Bachtiar Nasir Sebut 'Musang Berbulu Serban' di Pemilu 2019

CNN Indonesia | Selasa, 29/01/2019 21:52 WIB
Bachtiar Nasir Sebut 'Musang Berbulu Serban' di Pemilu 2019 Mantan ketua GNPF-Ulama, Bachtiar Nasir meminta masyarakat tidak tertipu dengan pemimpin yang mendadak saleh. (CNN Indonesia/Andry Novelino)
Jakarta, CNN Indonesia -- Mantan Ketua Gerakan Nasional Pembela Fatwa-Ulama (GNPF-Ulama) Bachtiar Nasir mengingatkan masyarakat agar tidak terjebak memilih pemimpin yang mendadak saleh jelang Pemilu 2019.

Hal ini disampaikan Bachtiar lantaran fenomena kelompok Islam yang kerap jadi sasaran empuk politisi untuk menggaet suara jelang pemilu.

"Hari gini banyak musang berbulu serban yang akhirnya umat islam yang akan dirugikan," kata Bachtiar di Jakarta, Selasa (29/1).



Bachtiar berpendapat jumlah umat Islam yang terbilang besar di Indonesia merupakan potensi lumbung suara. Para politisi berlomba-lomba memakai atribut Islam untuk memenangkan suara pemilu. Hal seperti ini, kata Bachtiar, harus dilihat jeli oleh masyarakat.

"Kalau yang sudah biasa salat dhuha dan cerita salat dhuha enggak masalah. Kalau yang sudah biasa ke masjid salat subuh, Jumatan bareng-bareng, enggak masalah," kata Bachtiar.

"Yang jadi masalah belakangan ini mendadak tiba-tiba pakai sorban. Cerita tentang kesalehannya tiba-tiba kok jadi nyumbang masjid yang tadi hura-hura dugem. Umat harus tahu enggak ada yang gratis," lucap dia.

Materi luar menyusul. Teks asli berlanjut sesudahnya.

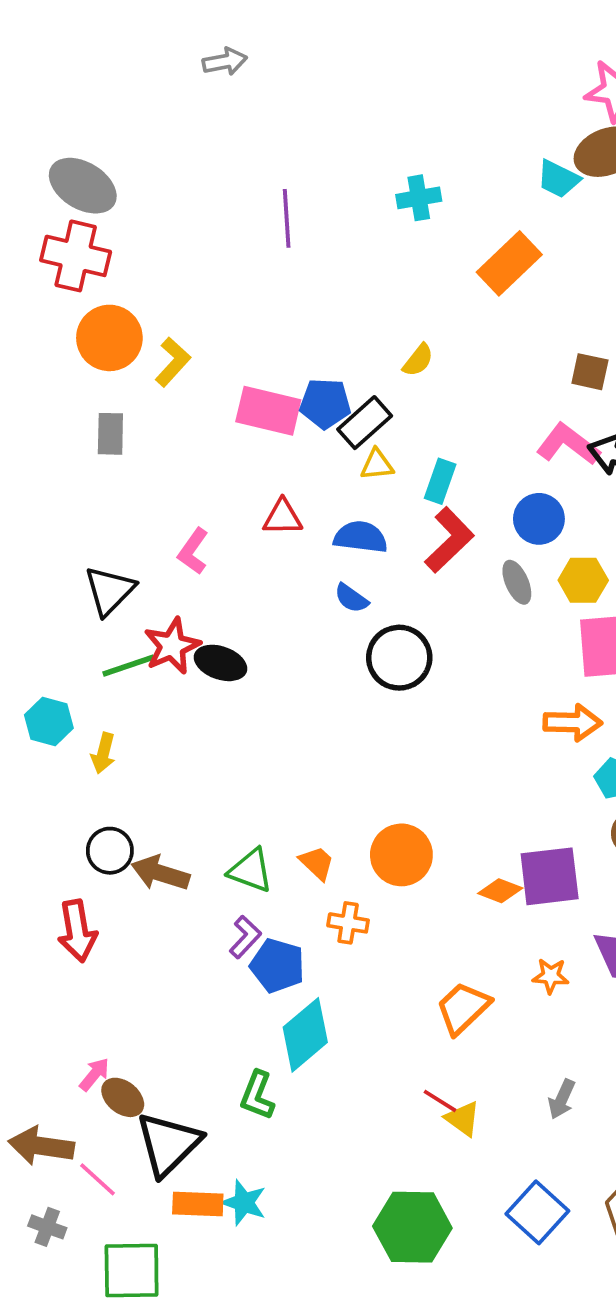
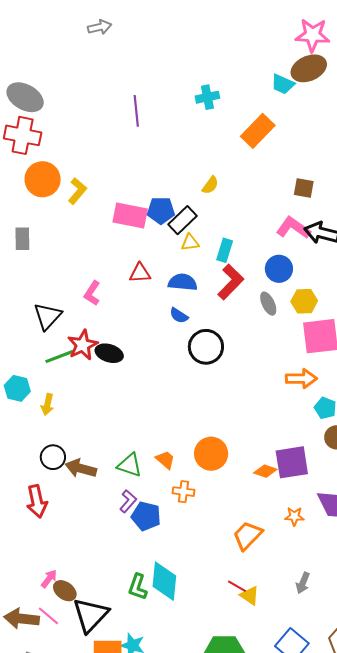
gray rectangle: (110, 434) -> (22, 239), moved
cyan diamond: (305, 1035) -> (164, 581), moved, turned -42
pink line: (97, 1179) -> (48, 616), moved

Pentolan Aksi Bela Islam ini pun mengingatkan agar masyarakat tak memilih pemimpin yang berubah sedemikian rupa demi suara politik. Dia juga menganjurkan agar masyarakat tidak golput pada Pemilu 2019.

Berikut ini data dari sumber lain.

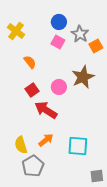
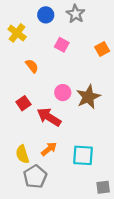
blue circle: (59, 22) -> (46, 15), moved
gray star: (80, 34) -> (76, 14), moved
brown star: (83, 77) -> (88, 97), moved
red square: (32, 90) -> (23, 103), moved

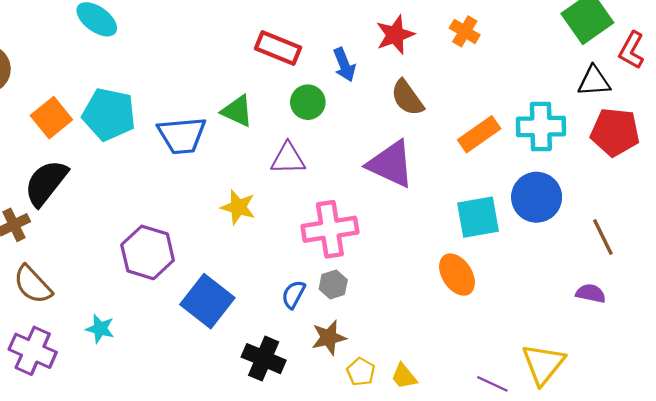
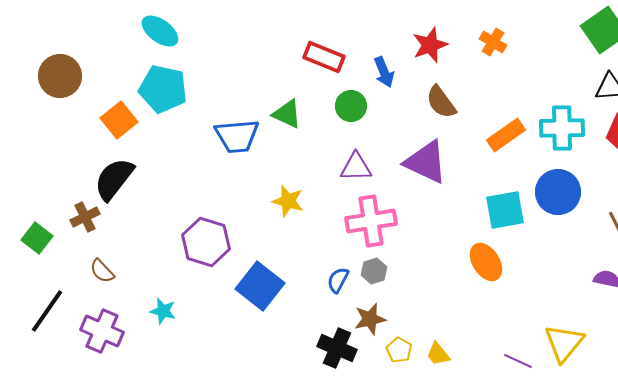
cyan pentagon: (109, 114) -> (163, 89), moved
purple triangle: (288, 159) -> (356, 167), moved
brown semicircle: (33, 285) -> (102, 271), size x0.7
black cross: (264, 359) -> (337, 348), moved

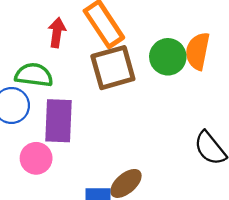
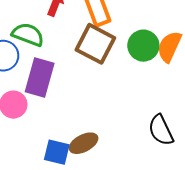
brown square: (113, 68) -> (95, 44), turned 30

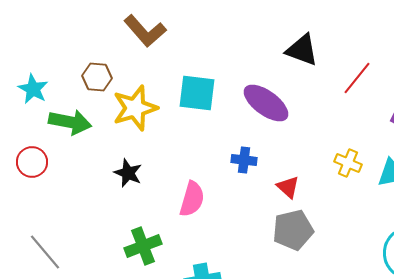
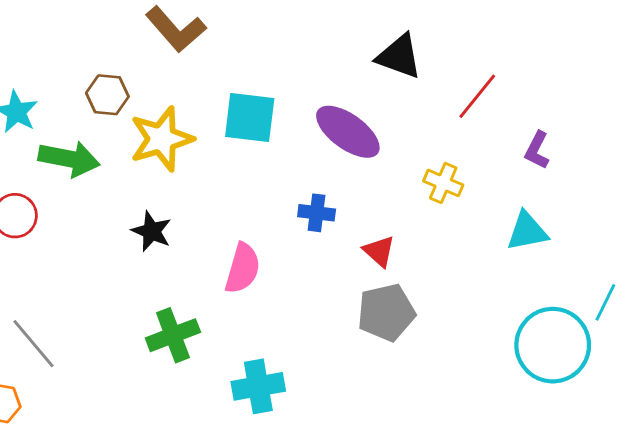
yellow cross: (348, 163) -> (443, 183), moved

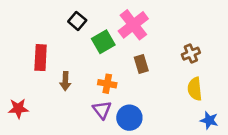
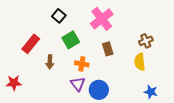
green square: (103, 42) -> (71, 40), moved
red rectangle: (41, 58) -> (31, 44), turned 36
yellow semicircle: (195, 89) -> (140, 62), moved
blue star: (209, 120) -> (151, 92), moved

"Kalau perlu umat tolak yang beginian. Umat harus berani menolak. Umat Islam jangan jadi pemanis atau pendorong mobil mogok," ujarnya.

Bachtiar mengatakan imbauan ini bukan berdasarkan kepentingan politis. Dia dan para pemuka agama lainnya hanya tak ingin masyarakat Indonesia dan sesama saudara Muslim terpecah belah akibat pemilu.

"Kami bicara tentu atas kami enggak punya partai, tidak punya caleg dan kami tidak punya kepentingan apa-apa. Kami juga mengajak umat Islam memelihara persatuan dan persaudaraan atas dasar sesama muslim dan bangsa," tutur dia.